In recent years, an increasing usage of sequencing technology in microbiology has been observed. The investigation of pathogens is leading the way, but is followed by many other applications, including the research of spoilage organisms. The number of bacterial sequences being deposited in public repositories such as National Center for Biotechnology Information (NCBI), a US public repository of sequences and raw sequencing data is still increasing exponentially.
All sequencing processes following 4 main steps: 1) experimental design, 2) sequencing (wet lab), 3) data management, and 4) data analysis). This article will explore the technologies behind step 2, bacterial sequencing in the lab including some implications for the other steps. A correct experimental design cannot be done without knowledge and understanding of these techniques.
Different Sequencing Technologies
How it works
Bacterial genomes range, on average, from 3 to 5 million base pairs. It would be great to have a technique that could handle this complete DNA molecule, but this is simply not possible yet. So as a first step, the DNA molecule needs to be broken down into smaller pieces to make it more manageable. These smaller pieces, also called reads, will then be sequenced separately, and reassembled using data analysis. Different technologies break the bacterial strain into larger or smaller pieces, but they all follow similar processes.
With the traditional Sanger sequencing, the process required a huge amount of manual work, with each individual fragment needing to be amplified and or purified and placed on the sequencer individually. The method is based on the synthesis of DNA using a small portion of modified nucleotides that contain a colored marker (distinct color per nucleotide) and terminate the synthesis. If this is repeated enough, each position will have one of these modified nucleotides incorporated and you have fragments ending at every position of your sequence colored according to their last nucleotide. If all fragments are now sorted according to size, reading their colors will result in the DNA sequence.
Only fragments of around 500 to 1500 base pairs could be sequenced this way and it also requires a primer sequence that binds to the start of the fragment you are sequencing. For the first genomes, completely sequenced using Sanger, the end of each sequenced fragment was used as the beginning of the next requiring multiple cycles of primer design, amplification, and sequencing. This approach therefore has a high cost and time to result. Next Generation Sequencing (NGS), also called High Throughput Sequencing, has a much higher throughput, and allows for the simultaneous sequencing of many of these smaller pieces. All pieces of a human genome can be sequenced together, for bacterial genomes it is even possible to sequence the pieces of several genomes simultaneously. This dramatically reduces the amount of manual work and therefore the cost.
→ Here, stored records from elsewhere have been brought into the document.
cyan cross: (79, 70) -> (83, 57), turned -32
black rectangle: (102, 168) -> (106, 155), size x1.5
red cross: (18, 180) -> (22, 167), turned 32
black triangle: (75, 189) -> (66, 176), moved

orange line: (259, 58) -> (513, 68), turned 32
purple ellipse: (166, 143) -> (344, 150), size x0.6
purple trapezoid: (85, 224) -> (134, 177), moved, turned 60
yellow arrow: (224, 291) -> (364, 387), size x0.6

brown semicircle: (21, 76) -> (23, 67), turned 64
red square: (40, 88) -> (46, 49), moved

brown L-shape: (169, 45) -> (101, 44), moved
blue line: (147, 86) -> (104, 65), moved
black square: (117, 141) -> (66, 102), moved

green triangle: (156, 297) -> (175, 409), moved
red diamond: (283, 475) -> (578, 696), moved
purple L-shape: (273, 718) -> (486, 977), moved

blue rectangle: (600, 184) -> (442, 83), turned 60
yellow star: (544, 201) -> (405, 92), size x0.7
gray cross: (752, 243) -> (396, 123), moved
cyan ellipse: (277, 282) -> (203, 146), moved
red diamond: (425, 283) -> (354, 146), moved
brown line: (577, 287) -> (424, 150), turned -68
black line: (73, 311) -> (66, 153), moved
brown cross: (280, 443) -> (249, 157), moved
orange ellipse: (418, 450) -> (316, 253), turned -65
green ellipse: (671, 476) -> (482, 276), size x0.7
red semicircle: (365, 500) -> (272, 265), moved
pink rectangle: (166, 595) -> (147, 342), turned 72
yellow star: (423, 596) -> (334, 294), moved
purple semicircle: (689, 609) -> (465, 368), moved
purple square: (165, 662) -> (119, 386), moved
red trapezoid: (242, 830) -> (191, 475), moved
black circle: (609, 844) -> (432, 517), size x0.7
Next generation sequencing
In the field of NGS, we make the distinction between two generations of technologies being used today, referred to as the 2nd and 3rd generation (Sanger is considered as the 1st). The two approaches generate data and check for errors in different ways. 3rd generation sequencing is not so much “better” than 2nd generation sequencing as it is different— faster and lower cost — but with more errors. The major difference between the two generations is in the strategies they use to break apart and reassemble the bacterial strain. They both fragment the bacterial genome, make several copies of all fragments, and then sequence everything. The 2nd generation method breaks it into many small segments of 50-400 base pairs. These small pieces are very manageable and can be sequenced with an extremely low error. In 3rd generation, the fragments are much bigger, somewhere between 1500 to 100.000 base pairs, but they are also sequenced with many more errors.
The 2nd generation techniques are still based on DNA synthesis, but instead of a primer binding to the DNA, an adapter is added to the edges of the fragment that binds each fragment in a specific position of a flow cell. All fragments are then amplified at their position, resulting in a cluster of identical fragments. Next, each fragment is copied using marked nucleotides. Images are taken at each incorporation of a nucleotide. The images are of sufficient resolution to detect the color of each individual cluster, allowing to determine the sequence of all fragments bound to the flow cell.
Many different technologies are in use in the 3rd generation, they are based on the detection of a single nucleotide (or the incorporation of a single nucleotide) on a single strand of DNA. The final aim is to be able to obtain the sequence of a complete DNA molecule from just a single organism, but this has not been achieved yet. Some of these methods still use DNA synthesis, but not all. One of the methods without synthesis is based on a protein pore in a membrane that allows the passage of a single strand of a DNA molecule. As the different nucleotides have a distinct size and molecular composition, the configuration of the pore is different for each nucleotide, leading to a distinct disruption of the current through the pore. Measuring these different disruptions allows the determination of which nucleotide is passing through the pore.
When to use which method
Both methods have their advantages and disadvantages for downstream analysis. Puzzling the tens of thousand pieces of a 2nd generation sequencing together is very difficult, especially regions with low complexity (think of the large patch clear blue sky on your 5000-piece puzzle). It is often not possible to make the complete puzzle, you often end up with several large portions of the puzzle that cannot be linked together reliably. These portions are referred to as contigs, the combination of all contigs is called the assembly. The few large fragments you get from a 3rd generation sequencing are much easier to put together to get the complete puzzle, but due to the higher error per base, you will not be able to make out every detail of the puzzle reliably. To sum up, the puzzle will be much more complete with a 3rd generation method, but the details will be easier to distinguish with a 2nd generation method.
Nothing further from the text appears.